* Data for processing
---+---

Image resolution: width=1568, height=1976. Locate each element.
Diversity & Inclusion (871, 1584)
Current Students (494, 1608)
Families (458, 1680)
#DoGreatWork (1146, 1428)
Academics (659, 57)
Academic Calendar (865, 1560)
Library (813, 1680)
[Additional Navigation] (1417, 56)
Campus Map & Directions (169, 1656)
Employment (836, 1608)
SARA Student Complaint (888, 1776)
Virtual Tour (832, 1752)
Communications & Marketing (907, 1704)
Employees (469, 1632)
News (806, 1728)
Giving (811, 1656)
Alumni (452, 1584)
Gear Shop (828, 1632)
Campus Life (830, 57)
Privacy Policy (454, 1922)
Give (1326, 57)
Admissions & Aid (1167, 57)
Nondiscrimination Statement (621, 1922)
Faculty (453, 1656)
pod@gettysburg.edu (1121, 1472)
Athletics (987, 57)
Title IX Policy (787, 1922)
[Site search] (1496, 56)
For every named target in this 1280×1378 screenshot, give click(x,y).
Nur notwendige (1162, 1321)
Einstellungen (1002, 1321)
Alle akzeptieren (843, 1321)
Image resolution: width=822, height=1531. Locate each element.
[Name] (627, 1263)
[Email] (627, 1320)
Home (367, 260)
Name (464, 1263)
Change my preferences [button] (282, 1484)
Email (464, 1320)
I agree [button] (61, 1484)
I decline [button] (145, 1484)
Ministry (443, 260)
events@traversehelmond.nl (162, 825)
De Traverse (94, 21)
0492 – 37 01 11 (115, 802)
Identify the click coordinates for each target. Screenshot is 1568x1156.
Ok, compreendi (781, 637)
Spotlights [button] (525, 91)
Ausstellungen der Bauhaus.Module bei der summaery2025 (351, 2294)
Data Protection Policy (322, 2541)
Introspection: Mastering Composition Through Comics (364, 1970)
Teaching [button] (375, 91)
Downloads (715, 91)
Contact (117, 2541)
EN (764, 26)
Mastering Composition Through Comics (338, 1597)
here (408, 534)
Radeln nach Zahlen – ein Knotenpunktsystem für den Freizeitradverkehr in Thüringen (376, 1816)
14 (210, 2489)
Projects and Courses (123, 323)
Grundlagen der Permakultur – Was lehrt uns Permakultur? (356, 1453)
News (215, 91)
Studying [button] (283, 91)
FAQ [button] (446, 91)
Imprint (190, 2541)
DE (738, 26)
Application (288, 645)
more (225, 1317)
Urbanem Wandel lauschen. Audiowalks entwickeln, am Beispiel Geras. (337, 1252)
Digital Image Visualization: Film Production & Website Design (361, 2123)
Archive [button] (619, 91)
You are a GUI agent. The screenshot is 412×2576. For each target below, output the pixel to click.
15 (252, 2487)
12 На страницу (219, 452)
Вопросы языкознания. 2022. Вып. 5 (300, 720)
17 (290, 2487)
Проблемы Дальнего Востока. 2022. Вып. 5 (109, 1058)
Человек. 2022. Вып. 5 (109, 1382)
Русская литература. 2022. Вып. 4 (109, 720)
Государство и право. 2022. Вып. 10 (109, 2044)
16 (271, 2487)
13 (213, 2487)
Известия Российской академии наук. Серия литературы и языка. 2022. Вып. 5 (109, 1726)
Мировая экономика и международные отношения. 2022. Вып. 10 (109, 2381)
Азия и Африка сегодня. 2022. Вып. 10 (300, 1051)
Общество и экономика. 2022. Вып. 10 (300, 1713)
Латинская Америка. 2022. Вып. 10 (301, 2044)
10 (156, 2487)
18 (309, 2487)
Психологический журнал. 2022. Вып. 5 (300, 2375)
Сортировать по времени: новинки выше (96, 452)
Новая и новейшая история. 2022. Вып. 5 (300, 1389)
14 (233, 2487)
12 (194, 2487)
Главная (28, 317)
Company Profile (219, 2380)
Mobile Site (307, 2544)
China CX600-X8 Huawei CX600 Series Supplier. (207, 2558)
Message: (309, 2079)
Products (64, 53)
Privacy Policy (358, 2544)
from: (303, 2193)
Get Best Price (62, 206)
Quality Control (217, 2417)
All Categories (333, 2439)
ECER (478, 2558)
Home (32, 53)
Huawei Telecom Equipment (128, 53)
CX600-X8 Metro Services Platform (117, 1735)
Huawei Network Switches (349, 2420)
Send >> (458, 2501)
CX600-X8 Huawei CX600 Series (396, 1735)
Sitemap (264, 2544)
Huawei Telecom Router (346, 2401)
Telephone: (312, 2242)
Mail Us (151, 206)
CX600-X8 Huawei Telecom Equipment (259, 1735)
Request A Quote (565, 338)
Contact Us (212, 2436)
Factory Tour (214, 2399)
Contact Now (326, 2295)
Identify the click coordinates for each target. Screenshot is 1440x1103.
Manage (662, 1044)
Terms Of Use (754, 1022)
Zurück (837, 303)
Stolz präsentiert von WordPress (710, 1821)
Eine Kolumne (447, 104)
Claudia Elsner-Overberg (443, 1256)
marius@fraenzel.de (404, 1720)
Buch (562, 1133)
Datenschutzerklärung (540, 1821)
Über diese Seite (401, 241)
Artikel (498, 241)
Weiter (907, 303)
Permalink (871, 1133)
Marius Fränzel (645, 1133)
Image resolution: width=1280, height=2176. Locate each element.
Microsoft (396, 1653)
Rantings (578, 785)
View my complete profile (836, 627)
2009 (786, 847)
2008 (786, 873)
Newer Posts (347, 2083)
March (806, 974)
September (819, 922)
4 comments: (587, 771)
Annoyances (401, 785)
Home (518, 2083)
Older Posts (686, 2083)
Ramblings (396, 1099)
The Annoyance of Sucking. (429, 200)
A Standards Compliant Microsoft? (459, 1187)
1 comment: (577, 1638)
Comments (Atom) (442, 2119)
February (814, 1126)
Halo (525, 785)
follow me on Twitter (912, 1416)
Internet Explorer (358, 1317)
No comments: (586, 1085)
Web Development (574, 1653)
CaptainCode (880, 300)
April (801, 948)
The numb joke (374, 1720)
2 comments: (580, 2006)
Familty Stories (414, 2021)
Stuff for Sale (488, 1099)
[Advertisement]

---+---

* Task details
The expected output is exactly the lines of the listing above between the line holding "Grundlagen der Permakultur" and the line holding "Азия и Африка", inclusive.

* Exercise answer
Grundlagen der Permakultur – Was lehrt uns Permakultur? (356, 1453)
News (215, 91)
Studying [button] (283, 91)
FAQ [button] (446, 91)
Imprint (190, 2541)
DE (738, 26)
Application (288, 645)
more (225, 1317)
Urbanem Wandel lauschen. Audiowalks entwickeln, am Beispiel Geras. (337, 1252)
Digital Image Visualization: Film Production & Website Design (361, 2123)
Archive [button] (619, 91)
You are a GUI agent. The screenshot is 412×2576. For each target below, output the pixel to click.
15 (252, 2487)
12 На страницу (219, 452)
Вопросы языкознания. 2022. Вып. 5 (300, 720)
17 (290, 2487)
Проблемы Дальнего Востока. 2022. Вып. 5 (109, 1058)
Человек. 2022. Вып. 5 (109, 1382)
Русская литература. 2022. Вып. 4 (109, 720)
Государство и право. 2022. Вып. 10 (109, 2044)
16 (271, 2487)
13 (213, 2487)
Известия Российской академии наук. Серия литературы и языка. 2022. Вып. 5 (109, 1726)
Мировая экономика и международные отношения. 2022. Вып. 10 (109, 2381)
Азия и Африка сегодня. 2022. Вып. 10 (300, 1051)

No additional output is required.